WHAT THE EXERCISE ASKS:
Tally up the lines below that carry the word "Kontoauszug", answering with the figure alone.

==== DATASET ====

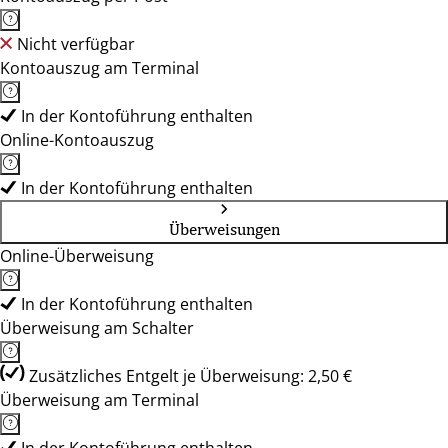
Nicht verfügbar
Kontoauszug am Terminal
In der Kontoführung enthalten
Online-Kontoauszug
In der Kontoführung enthalten
Überweisungen
Online-Überweisung
In der Kontoführung enthalten
Überweisung am Schalter
Zusätzliches Entgelt je Überweisung: 2,50 €
Überweisung am Terminal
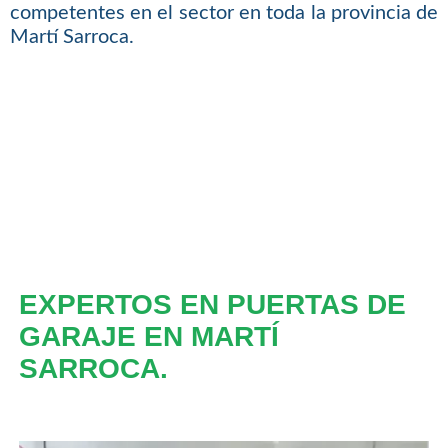
competentes en el sector en toda la provincia de
Martí Sarroca.
EXPERTOS EN PUERTAS DE
GARAJE EN MARTÍ
SARROCA.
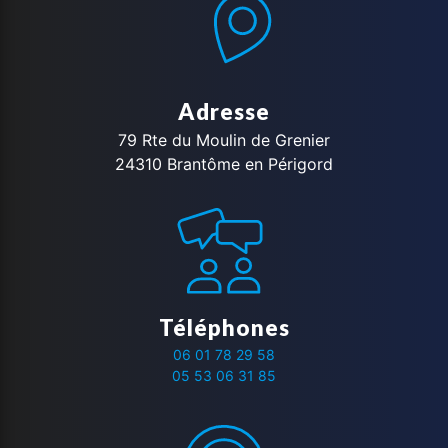
Adresse
79 Rte du Moulin de Grenier
24310 Brantôme en Périgord
Téléphones
06 01 78 29 58
05 53 06 31 85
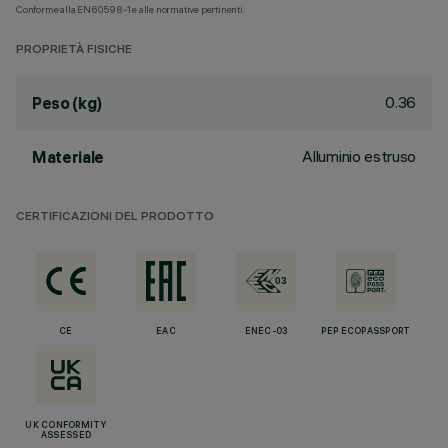
Conforme alla EN60598-1 e alle normative pertinenti.
PROPRIETÀ FISICHE
0.36
Peso (kg)
Alluminio estruso
Materiale
CERTIFICAZIONI DEL PRODOTTO
CE
EAC
ENEC-03
PEP ECOPASSPORT
UK CONFORMITY
ASSESSED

====

ANSWER SPACE:
2